• _YOUR ASSIGNMENT_
Below is a listing. Quote from it, exactly, the lines from the one containing "婚禮紀錄 (487, 15)" down to the one containing "網誌 (90, 364)", both ends included, and nothing else.

• _SUPPLIED INFORMATION_

————

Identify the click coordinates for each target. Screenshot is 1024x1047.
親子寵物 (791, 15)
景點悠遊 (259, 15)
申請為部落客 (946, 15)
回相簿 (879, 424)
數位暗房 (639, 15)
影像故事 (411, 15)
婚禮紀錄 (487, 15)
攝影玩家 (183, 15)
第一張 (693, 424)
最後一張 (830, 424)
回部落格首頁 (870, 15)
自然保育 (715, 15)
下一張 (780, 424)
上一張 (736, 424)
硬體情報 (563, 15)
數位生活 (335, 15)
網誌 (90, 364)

————

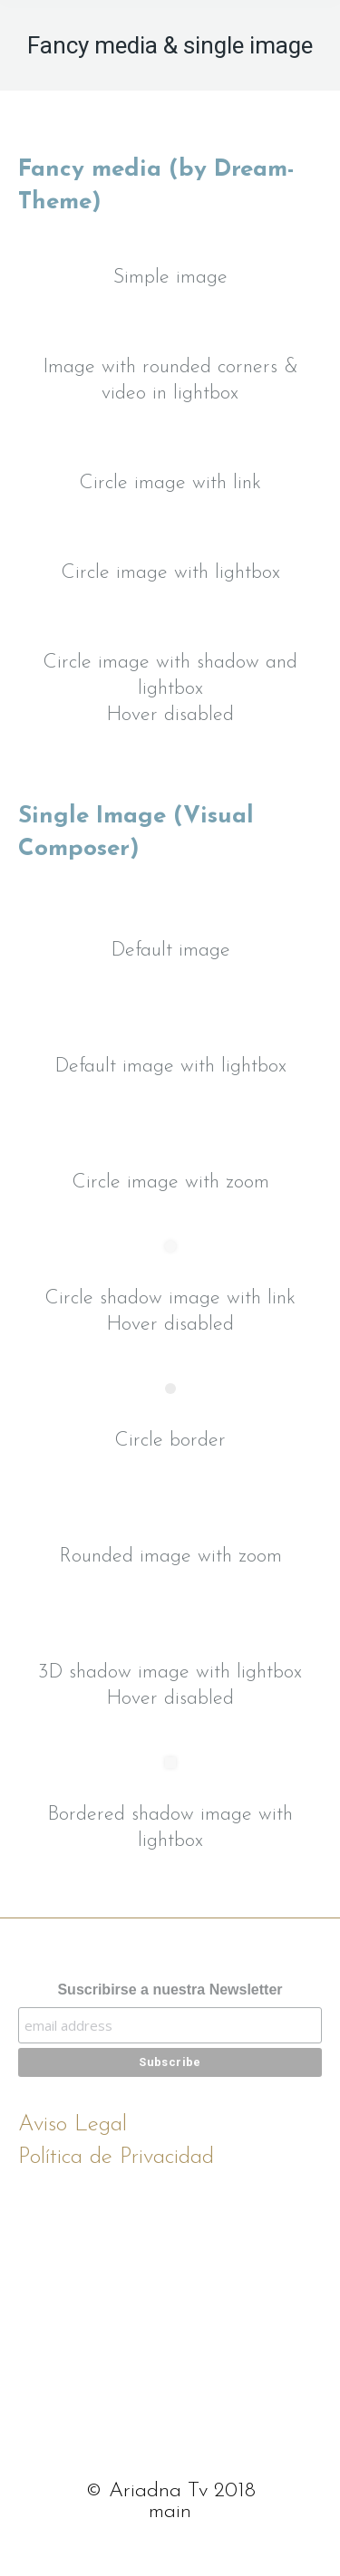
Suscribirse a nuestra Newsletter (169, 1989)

————

• _RESPONSE AREA_
婚禮紀錄 (487, 15)
攝影玩家 (183, 15)
第一張 (693, 424)
最後一張 (830, 424)
回部落格首頁 (870, 15)
自然保育 (715, 15)
下一張 (780, 424)
上一張 (736, 424)
硬體情報 (563, 15)
數位生活 (335, 15)
網誌 (90, 364)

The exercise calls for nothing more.